Once my ribs got back in a neutral position (and yes...they were popped out while getting sick), my problem finally had to be addressed. Multiple tests were done and many different options were discussed. In the end I feel like I am on the best path I can be on. Yes, it includes quite a few hormones and isotonic vitamins...but it also has me more physically ready to take on the trails than I have ever been. Yes, I had to give up carbs...rice....grain...wheat and sugar....but my body seems to be running better without it. And yes...I cannot believe how much sh*t (and sugar) Americans put in their food! Gross!

About a month back I took to the trails for a light run and let me tell you....it is a totally different experience for me physically. I literally just kept going. My body was not wearing out. I was about to enjoy nature as one constant movement instead of multiple breaks. Still, I knew I had to give myself more time.
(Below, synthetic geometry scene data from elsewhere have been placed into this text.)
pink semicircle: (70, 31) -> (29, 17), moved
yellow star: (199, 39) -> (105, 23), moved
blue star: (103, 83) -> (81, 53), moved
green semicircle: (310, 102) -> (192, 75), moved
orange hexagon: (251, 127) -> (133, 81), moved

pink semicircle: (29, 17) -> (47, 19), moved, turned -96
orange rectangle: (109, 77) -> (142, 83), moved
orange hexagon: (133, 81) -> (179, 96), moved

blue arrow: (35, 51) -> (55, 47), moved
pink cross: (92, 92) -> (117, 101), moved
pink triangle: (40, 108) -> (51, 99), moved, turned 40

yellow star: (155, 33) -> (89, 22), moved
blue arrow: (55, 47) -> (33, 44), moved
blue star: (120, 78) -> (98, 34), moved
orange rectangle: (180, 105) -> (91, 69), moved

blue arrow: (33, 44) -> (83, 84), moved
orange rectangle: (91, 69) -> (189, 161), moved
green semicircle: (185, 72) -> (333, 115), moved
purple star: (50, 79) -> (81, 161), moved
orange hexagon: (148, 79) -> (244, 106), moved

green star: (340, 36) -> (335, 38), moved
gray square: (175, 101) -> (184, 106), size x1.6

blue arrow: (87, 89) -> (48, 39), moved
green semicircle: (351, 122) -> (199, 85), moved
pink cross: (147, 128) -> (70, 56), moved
I have taken a break from running while I have allowed my body to get used to being "normal". I have changed...amazingly enough...for the better. I never thought I would get thinner by actually keeping food down...but turns out that is science :)
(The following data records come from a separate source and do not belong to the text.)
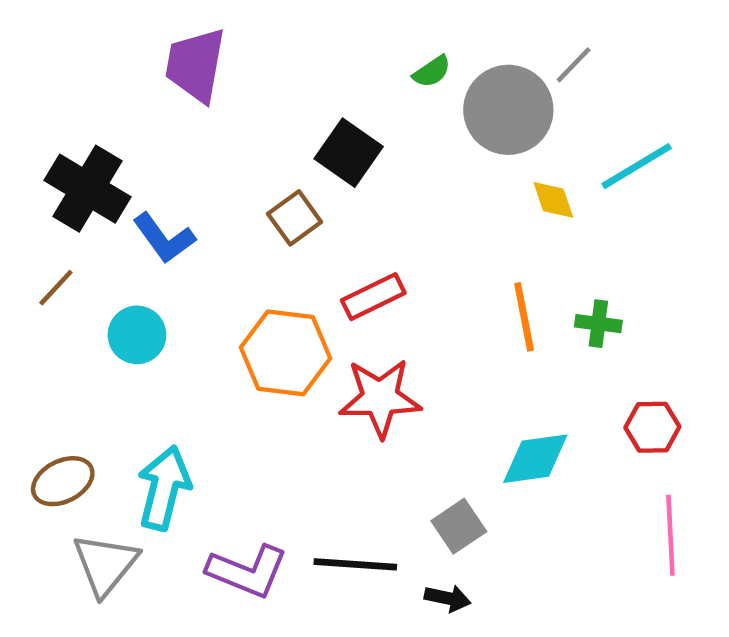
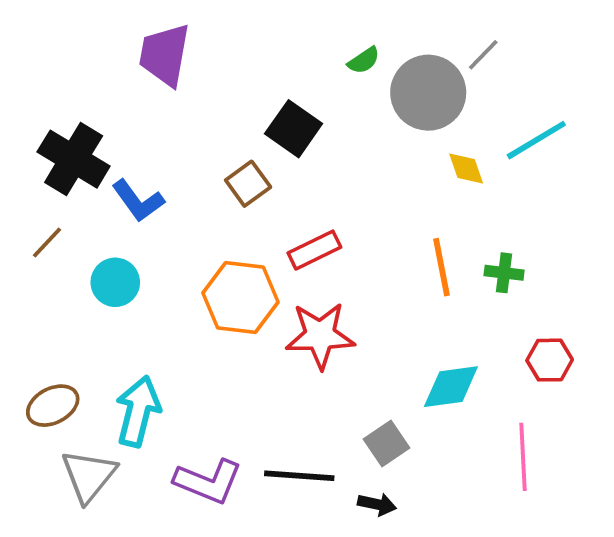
pink line: (670, 535) -> (523, 457), moved

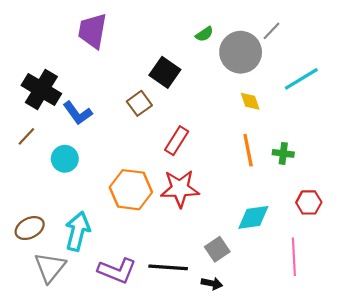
yellow diamond: (466, 169) -> (250, 101), moved
red rectangle: (314, 250) -> (177, 141), turned -32
orange hexagon: (240, 297) -> (131, 190), moved

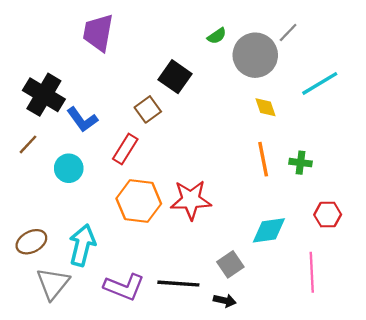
red rectangle: (177, 141) -> (125, 149), moved

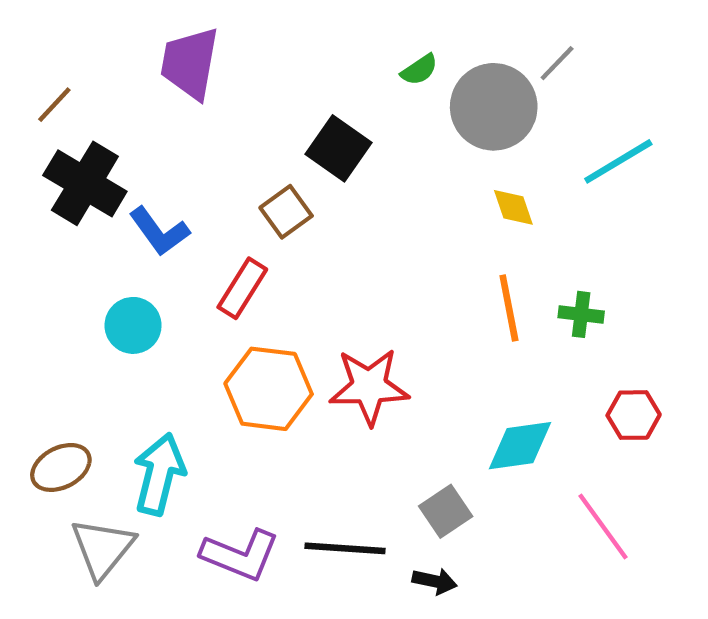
brown line: (28, 144) -> (54, 105), moved
pink line: (312, 272) -> (603, 527), turned -33

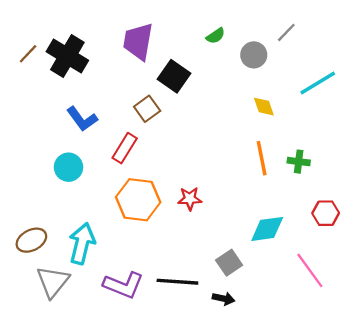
purple trapezoid: (190, 63) -> (138, 41), moved
gray circle: (494, 107) -> (254, 55), size x0.6
black cross: (85, 183) -> (67, 56), moved
red star: (369, 387) -> (190, 199), size x0.6

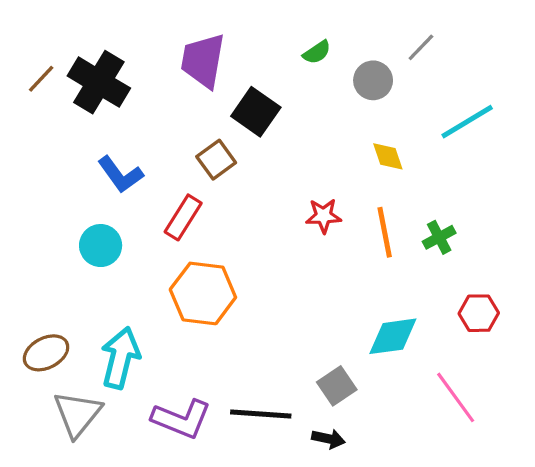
green cross: (299, 162) -> (439, 237), turned -35
red star: (190, 199) -> (324, 216), moved

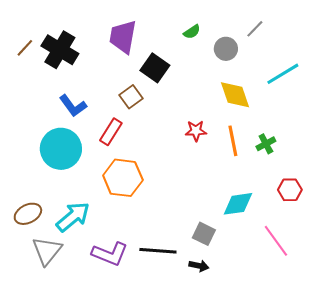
yellow diamond: (388, 156) -> (235, 95), size x1.6
cyan circle: (101, 246) -> (61, 149), size x1.6
cyan arrow: (120, 358) -> (73, 217), turned 36
gray square: (337, 386) -> (204, 234), turned -30

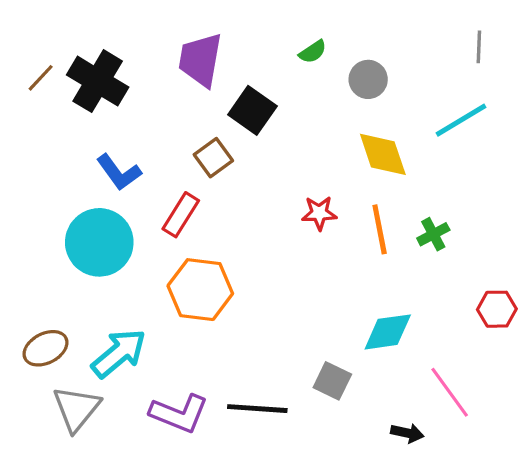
gray line: (255, 29) -> (479, 47), moved, turned -42
red hexagon: (290, 190) -> (497, 309), moved
black arrow: (199, 266) -> (407, 433), moved

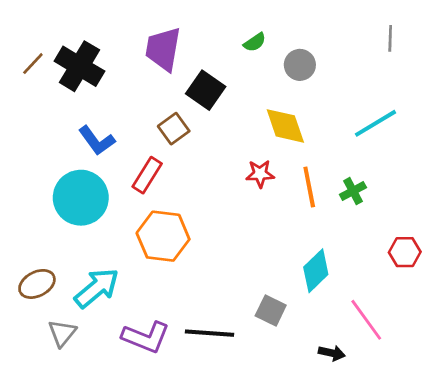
cyan line: (461, 120) -> (376, 123), moved
yellow diamond: (383, 154) -> (285, 126), moved
cyan diamond: (388, 332) -> (316, 271), turned -36
gray triangle: (76, 409) -> (62, 333), size x0.7

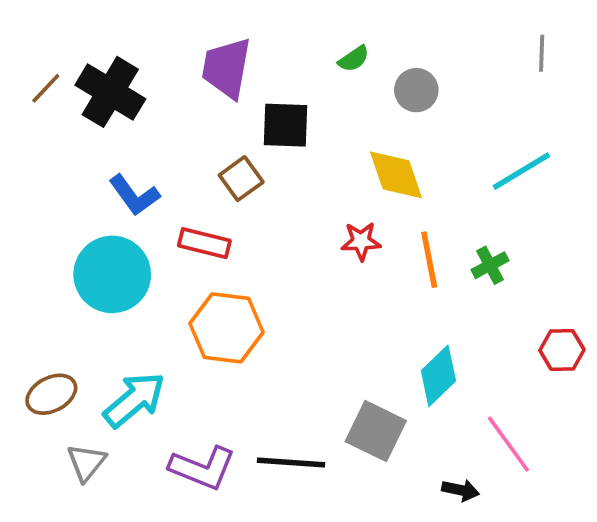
black square: (206, 90) -> (285, 125), turned -33
red rectangle: (147, 175) -> (204, 243), turned 72
gray square: (271, 311) -> (376, 431), size x1.4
I am getting back out on the trails again. I am missing them so much and it has killed me to not make time for it. I didn't mean to drop off the face of the blog, but at the time I was not sure what I was dealing with...so I was hesitant to share anything. Now that I am feeling better...well...I am ready to take to it again! And of course, you are all invited along for the run! I would love to hear from you. I am a pretty transparent person, so if you have any questions for me...shoot! I will answer. I'm not scared ;) I am what I am...like nature...and when the time came...I did what I had to do to reach a "good balance".  I'm just sorry I did not share earlier...I never meant to make anyone feel like I no longer wanted to.

Oh...so you may have been wondering what I have been doing while not on the trails. I have been painting...and becoming a wine connoisseur...and accepting the fact that I will never be a Rob Krar or Kilian Jornet (who by the way....has a new movie out!!!!!) OH!! And I got a bike...and can now make a lot of things out of pallets. In the end, I think I have finally accepted that I will be that pale red head that runs by you while you are trying to have a peaceful hike. After you regain your vision (do to blindness) just keep going on your way. That is what I plan to do. And yes....WS100 is still an obsession of mine!

Look! I paint now! And I enjoy holding other peoples little babies in my hammock...because that is how I roll!